Human Cytomegalovirus Infection in Women With Preexisting Immunity: Sources of Infection and Mechanisms of Infection in the Presence of Antiviral Immunity
- PMID: 32134479
- PMCID: PMC7057782
- DOI: 10.1093/infdis/jiz464
Human Cytomegalovirus Infection in Women With Preexisting Immunity: Sources of Infection and Mechanisms of Infection in the Presence of Antiviral Immunity
Abstract
Human cytomegalovirus (HCMV) infection remains an important cause of neurodevelopmental sequelae in infants infected in utero. Unique to the natural history of perinatal HCMV infections is the occurrence of congenital HCMV infections (cCMV) in women with existing immunity to HCMV, infections that have been designated as nonprimary maternal infection. In maternal populations with a high HCMV seroprevalence, cCMV that follows nonprimary maternal infections accounts for 75%-90% of all cases of cCMV infections as well as a large proportion of infected infants with neurodevelopmental sequelae. Although considerable effort has been directed toward understanding immune correlates that can modify maternal infections and intrauterine transmission, the source of virus leading to nonprimary maternal infections and intrauterine transmission is not well defined. Previous paradigms that included reactivation of latent virus as the source of infection in immune women have been challenged by studies demonstrating acquisition and transmission of antigenically distinct viruses, a finding suggesting that reinfection through exposure to an exogenous virus is responsible for some cases of nonprimary maternal infection.

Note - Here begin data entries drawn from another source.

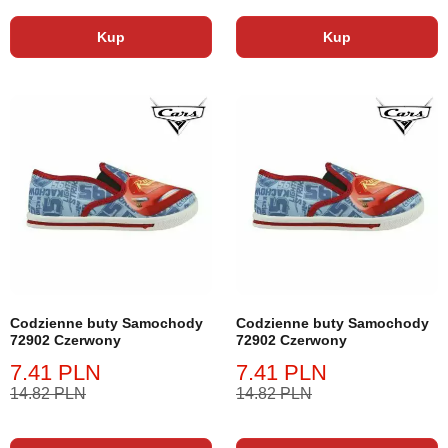
Kup
Kup
Codzienne buty Samochody
Codzienne buty Samochody
72902 Czerwony
72902 Czerwony
7.41 PLN
7.41 PLN
14.82 PLN
14.82 PLN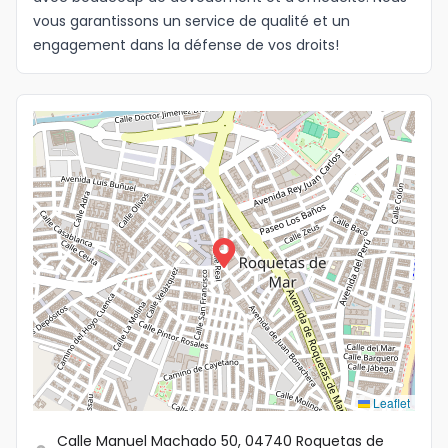
vous garantissons un service de qualité et un
Idioma
engagement dans la défense de vos droits!
Leaflet
Calle Manuel Machado 50, 04740 Roquetas de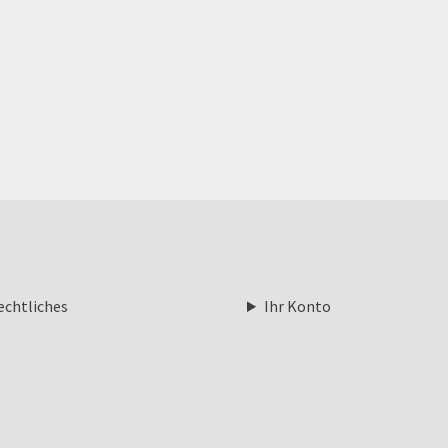
echtliches
Ihr Konto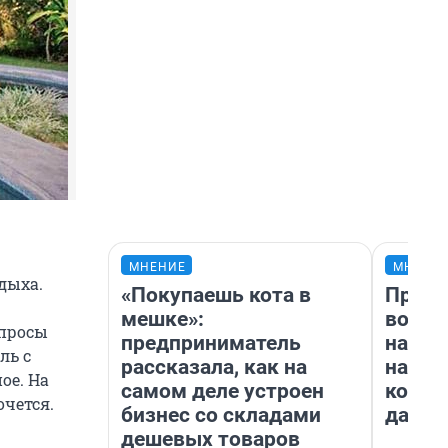
МНЕНИЕ
МНЕНИ
дыха.
«Покупаешь кота в
Прода
мешке»:
возьм
апросы
предприниматель
нам г
ль с
рассказала, как на
налог
ое. На
самом деле устроен
косне
очется.
бизнес со складами
даже 
дешевых товаров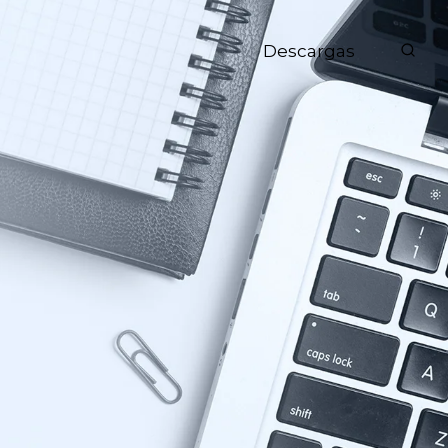
Descargas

Additional understanding of the source(s) of virus that leads to nonprimary maternal infection will be of considerable value in the development and testing of interventions such as vaccines designed to limit the incidence of cCMV in populations with high HCMV seroprevalence.
Keywords: CMV infection in pregnancy; congenital CMV infection; maternal non-primary infection; recurrent infection.